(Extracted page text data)
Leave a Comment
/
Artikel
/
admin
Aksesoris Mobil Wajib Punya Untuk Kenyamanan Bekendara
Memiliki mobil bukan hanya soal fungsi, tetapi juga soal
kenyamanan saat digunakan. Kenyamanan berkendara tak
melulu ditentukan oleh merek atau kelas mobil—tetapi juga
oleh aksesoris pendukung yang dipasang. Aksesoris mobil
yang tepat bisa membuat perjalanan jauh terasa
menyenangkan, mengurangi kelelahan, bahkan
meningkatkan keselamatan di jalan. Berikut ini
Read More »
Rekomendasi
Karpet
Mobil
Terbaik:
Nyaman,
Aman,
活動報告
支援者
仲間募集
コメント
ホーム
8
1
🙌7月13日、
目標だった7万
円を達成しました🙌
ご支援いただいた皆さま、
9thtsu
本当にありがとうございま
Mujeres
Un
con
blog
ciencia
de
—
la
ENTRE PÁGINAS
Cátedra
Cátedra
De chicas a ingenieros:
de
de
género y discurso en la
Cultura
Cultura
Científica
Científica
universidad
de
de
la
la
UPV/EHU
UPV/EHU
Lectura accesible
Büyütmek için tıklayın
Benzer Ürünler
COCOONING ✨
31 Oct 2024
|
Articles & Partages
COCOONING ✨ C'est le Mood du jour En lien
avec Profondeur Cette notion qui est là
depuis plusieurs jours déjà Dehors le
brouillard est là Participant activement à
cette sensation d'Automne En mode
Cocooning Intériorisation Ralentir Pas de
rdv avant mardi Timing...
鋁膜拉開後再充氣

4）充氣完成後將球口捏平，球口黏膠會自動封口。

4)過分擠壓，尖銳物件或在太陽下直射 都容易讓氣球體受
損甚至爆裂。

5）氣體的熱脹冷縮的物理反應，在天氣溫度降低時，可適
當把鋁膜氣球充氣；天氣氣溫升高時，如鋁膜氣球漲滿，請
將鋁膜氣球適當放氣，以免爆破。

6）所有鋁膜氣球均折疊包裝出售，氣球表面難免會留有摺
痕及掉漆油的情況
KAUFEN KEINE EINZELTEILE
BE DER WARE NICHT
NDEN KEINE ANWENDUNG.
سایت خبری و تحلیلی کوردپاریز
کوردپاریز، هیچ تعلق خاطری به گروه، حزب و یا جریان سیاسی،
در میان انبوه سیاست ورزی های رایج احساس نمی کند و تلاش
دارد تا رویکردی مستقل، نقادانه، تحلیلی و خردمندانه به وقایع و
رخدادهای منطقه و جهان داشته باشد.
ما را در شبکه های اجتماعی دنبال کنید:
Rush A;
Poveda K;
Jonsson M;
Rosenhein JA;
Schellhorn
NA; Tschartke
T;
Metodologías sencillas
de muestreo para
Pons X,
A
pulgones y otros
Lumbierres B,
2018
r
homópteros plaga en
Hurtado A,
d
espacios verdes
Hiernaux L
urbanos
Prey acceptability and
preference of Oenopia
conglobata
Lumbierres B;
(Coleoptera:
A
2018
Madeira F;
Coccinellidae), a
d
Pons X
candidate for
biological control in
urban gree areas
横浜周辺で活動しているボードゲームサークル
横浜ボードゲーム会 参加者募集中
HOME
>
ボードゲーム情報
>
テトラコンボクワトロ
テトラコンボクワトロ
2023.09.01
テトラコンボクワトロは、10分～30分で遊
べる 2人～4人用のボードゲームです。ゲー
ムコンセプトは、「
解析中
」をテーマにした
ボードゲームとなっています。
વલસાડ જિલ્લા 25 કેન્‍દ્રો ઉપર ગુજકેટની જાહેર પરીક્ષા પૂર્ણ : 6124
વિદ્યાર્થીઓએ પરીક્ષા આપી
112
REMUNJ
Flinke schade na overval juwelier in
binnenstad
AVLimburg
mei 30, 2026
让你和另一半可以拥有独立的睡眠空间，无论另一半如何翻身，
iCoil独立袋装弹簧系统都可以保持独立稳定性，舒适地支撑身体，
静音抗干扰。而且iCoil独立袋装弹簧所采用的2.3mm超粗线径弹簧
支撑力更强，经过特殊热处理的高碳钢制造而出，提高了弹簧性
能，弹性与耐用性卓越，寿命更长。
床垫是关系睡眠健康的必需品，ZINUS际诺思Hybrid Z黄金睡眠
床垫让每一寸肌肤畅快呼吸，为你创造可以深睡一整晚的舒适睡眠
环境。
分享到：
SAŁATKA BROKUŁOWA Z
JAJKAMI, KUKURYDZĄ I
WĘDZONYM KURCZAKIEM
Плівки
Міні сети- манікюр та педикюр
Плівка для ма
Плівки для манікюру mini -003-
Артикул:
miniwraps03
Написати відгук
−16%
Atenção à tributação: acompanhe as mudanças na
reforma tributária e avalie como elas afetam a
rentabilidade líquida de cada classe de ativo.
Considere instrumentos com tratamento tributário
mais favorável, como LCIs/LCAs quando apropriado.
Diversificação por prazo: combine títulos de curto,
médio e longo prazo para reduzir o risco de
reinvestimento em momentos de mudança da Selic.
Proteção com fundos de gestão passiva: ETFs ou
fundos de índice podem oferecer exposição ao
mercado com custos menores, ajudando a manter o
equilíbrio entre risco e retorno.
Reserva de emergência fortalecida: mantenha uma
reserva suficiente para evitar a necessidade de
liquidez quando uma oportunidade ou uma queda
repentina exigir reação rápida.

▶ _YOUR OBJECTIVE_
Show all lines from the data above in which the word "Aksesoris" appears.

▶ _SOLUTION FOR THIS TASK_
Aksesoris Mobil Wajib Punya Untuk Kenyamanan Bekendara
oleh aksesoris pendukung yang dipasang. Aksesoris mobil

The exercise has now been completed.